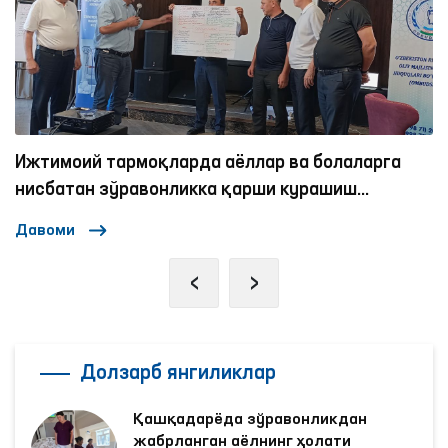
Ижтимоий тармоқларда аёллар ва болаларга
нисбатан зўравонликка қарши курашиш
механизмлари
Давоми
‹
›
Долзарб янгиликлар
Қашқадарёда зўравонликдан
жабрланган аёлнинг ҳолати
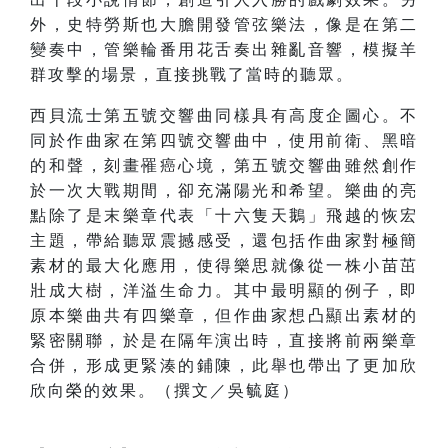
外，史特勞斯也大膽開發管弦樂法，像是在第二
變奏中，管樂輪番用花舌奏出雜亂音響，模擬羊
群攻擊的場景，直接挑戰了當時的聽眾。
西貝流士第五號交響曲同樣具有高度企圖心。不
同於作曲家在第四號交響曲中，使用前衛、黑暗
的和聲，刻畫罹癌心境，第五號交響曲雖然創作
於一次大戰期間，卻充滿陽光和希望。樂曲的亮
點除了是末樂章代表「十六隻天鵝」飛越的恢宏
主題，帶給聽眾震撼感受，還包括作曲家對極簡
素材的最大化應用，使得樂思就像從一株小苗茁
壯成大樹，洋溢生命力。其中最明顯的例子，即
原本樂曲共有四樂章，但作曲家想凸顯出素材的
緊密關聯，於是在隔年演出時，直接將前兩樂章
合併，形成更緊湊的鋪陳，此舉也帶出了更加欣
欣向榮的效果。（撰文／吳毓庭）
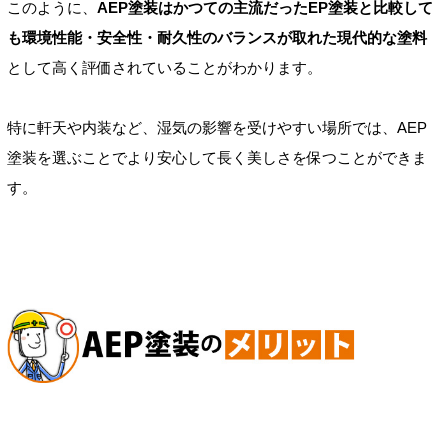
このように、
AEP塗装はかつての主流だったEP塗装と比較して
も環境性能・安全性・耐久性のバランスが取れた現代的な塗料
として高く評価されていることがわかります。
特に軒天や内装など、湿気の影響を受けやすい場所では、AEP
塗装を選ぶことでより安心して長く美しさを保つことができま
す。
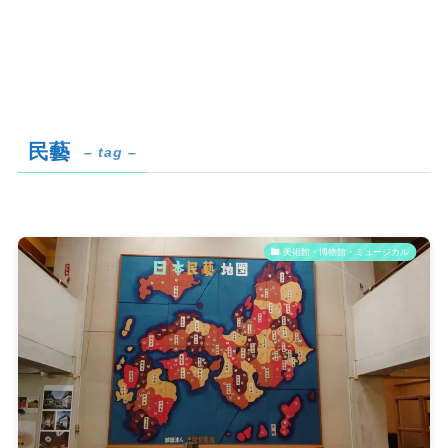
民藝
– tag –
美術館・博物館・ミュージカル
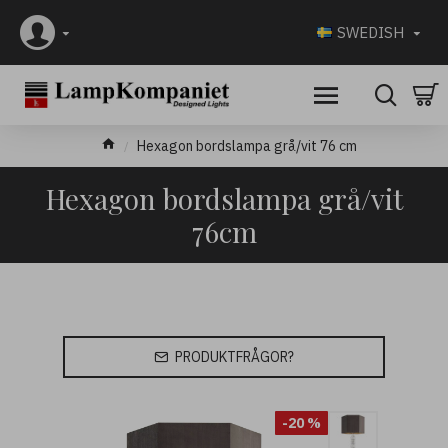
SWEDISH
Hexagon bordslampa grå/vit 76 cm
Hexagon bordslampa grå/vit
76cm
PRODUKTFRÅGOR?
-20 %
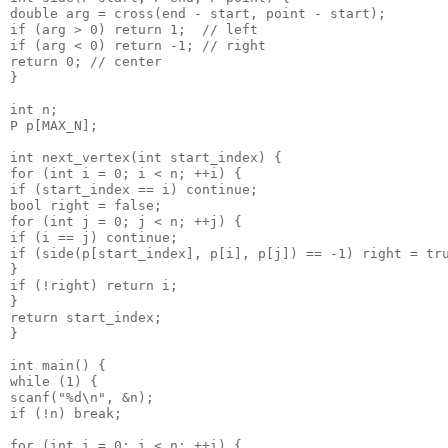
double
 arg = cross(end - start, point - start);
if
 (arg > 
0
) 
return
1
;  
// left
if
 (arg < 
0
) 
return
 -
1
; 
// right
return
0
; 
// center
}
int
 n;
P p[MAX_N];
int
 next_vertex(
int
 start_index) {
for
 (
int
 i = 
0
; i < n; ++i) {
if
 (start_index == i) 
continue
;
bool
 right = 
false
;
for
 (
int
 j = 
0
; j < n; ++j) {
if
 (i == j) 
continue
;
if
 (side(p[start_index], p[i], p[j]) == -
1
) right = 
tr
}
if
 (!right) 
return
 i;
}
return
 start_index;
}
int
 main() {
while
 (
1
) {
scanf(
"
%d\n
"
, &n);
if
 (!n) 
break
;
for
 (
int
 i = 
0
; i < n; ++i) {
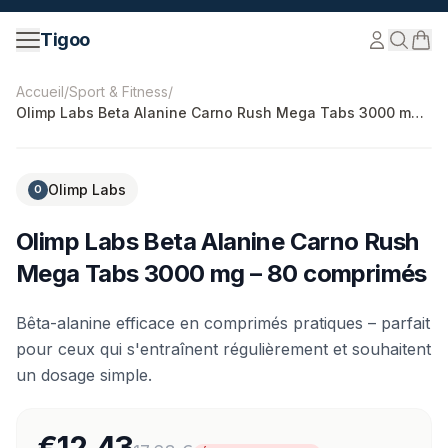
Passer au contenu
Tigoo
©
2026
Nutri Nordic AB.
Tous droits réservés.
tigoo.com
Accueil
/
Sport & Fitness
/
Olimp Labs Beta Alanine Carno Rush Mega Tabs 3000 mg –
80 comprimés
-
30
%
Olimp Labs
O
Olimp Labs Beta Alanine Carno Rush
Mega Tabs 3000 mg – 80 comprimés
Bêta-alanine efficace en comprimés pratiques – parfait
pour ceux qui s'entraînent régulièrement et souhaitent
un dosage simple.
€12.43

__________________________________________________

◆ **REQUIREMENT**: Would you please print out all the records above exactly, minus any pictures?

◆ **ANSWER TO THE PROBLEM**:
Ижтимоий тармоқларда аёллар ва болаларга
нисбатан зўравонликка қарши курашиш
механизмлари
Давоми
‹
›
Долзарб янгиликлар
Қашқадарёда зўравонликдан
жабрланган аёлнинг ҳолати
外，史特勞斯也大膽開發管弦樂法，像是在第二
變奏中，管樂輪番用花舌奏出雜亂音響，模擬羊
群攻擊的場景，直接挑戰了當時的聽眾。
西貝流士第五號交響曲同樣具有高度企圖心。不
同於作曲家在第四號交響曲中，使用前衛、黑暗
的和聲，刻畫罹癌心境，第五號交響曲雖然創作
於一次大戰期間，卻充滿陽光和希望。樂曲的亮
點除了是末樂章代表「十六隻天鵝」飛越的恢宏
主題，帶給聽眾震撼感受，還包括作曲家對極簡
素材的最大化應用，使得樂思就像從一株小苗茁
壯成大樹，洋溢生命力。其中最明顯的例子，即
原本樂曲共有四樂章，但作曲家想凸顯出素材的
緊密關聯，於是在隔年演出時，直接將前兩樂章
合併，形成更緊湊的鋪陳，此舉也帶出了更加欣
欣向榮的效果。（撰文／吳毓庭）
このように、
AEP塗装はかつての主流だったEP塗装と比較して
も環境性能・安全性・耐久性のバランスが取れた現代的な塗料
として高く評価されていることがわかります。
特に軒天や内装など、湿気の影響を受けやすい場所では、AEP
塗装を選ぶことでより安心して長く美しさを保つことができま
す。
民藝
– tag –
美術館・博物館・ミュージカル
SWEDISH
Hexagon bordslampa grå/vit 76 cm
Hexagon bordslampa grå/vit
76cm
PRODUKTFRÅGOR?
-20 %
double
 arg = cross(end - start, point - start);
if
 (arg > 
0
) 
return
1
;  
// left
if
 (arg < 
0
) 
return
 -
1
; 
// right
return
0
; 
// center
}
int
 n;
P p[MAX_N];
int
 next_vertex(
int
 start_index) {
for
 (
int
 i = 
0
; i < n; ++i) {
if
 (start_index == i) 
continue
;
bool
 right = 
false
;
for
 (
int
 j = 
0
; j < n; ++j) {
if
 (i == j) 
continue
;
if
 (side(p[start_index], p[i], p[j]) == -
1
) right = 
tr
}
if
 (!right) 
return
 i;
}
return
 start_index;
}
int
 main() {
while
 (
1
) {
scanf(
"
%d\n
"
, &n);
if
 (!n) 
break
;
for
 (
int
 i = 
0
; i < n; ++i) {
Passer au contenu
Tigoo
©
2026
Nutri Nordic AB.
Tous droits réservés.
tigoo.com
Accueil
/
Sport & Fitness
/
Olimp Labs Beta Alanine Carno Rush Mega Tabs 3000 mg –
80 comprimés
-
30
%
Olimp Labs
O
Olimp Labs Beta Alanine Carno Rush
Mega Tabs 3000 mg – 80 comprimés
Bêta-alanine efficace en comprimés pratiques – parfait
pour ceux qui s'entraînent régulièrement et souhaitent
un dosage simple.
€12.43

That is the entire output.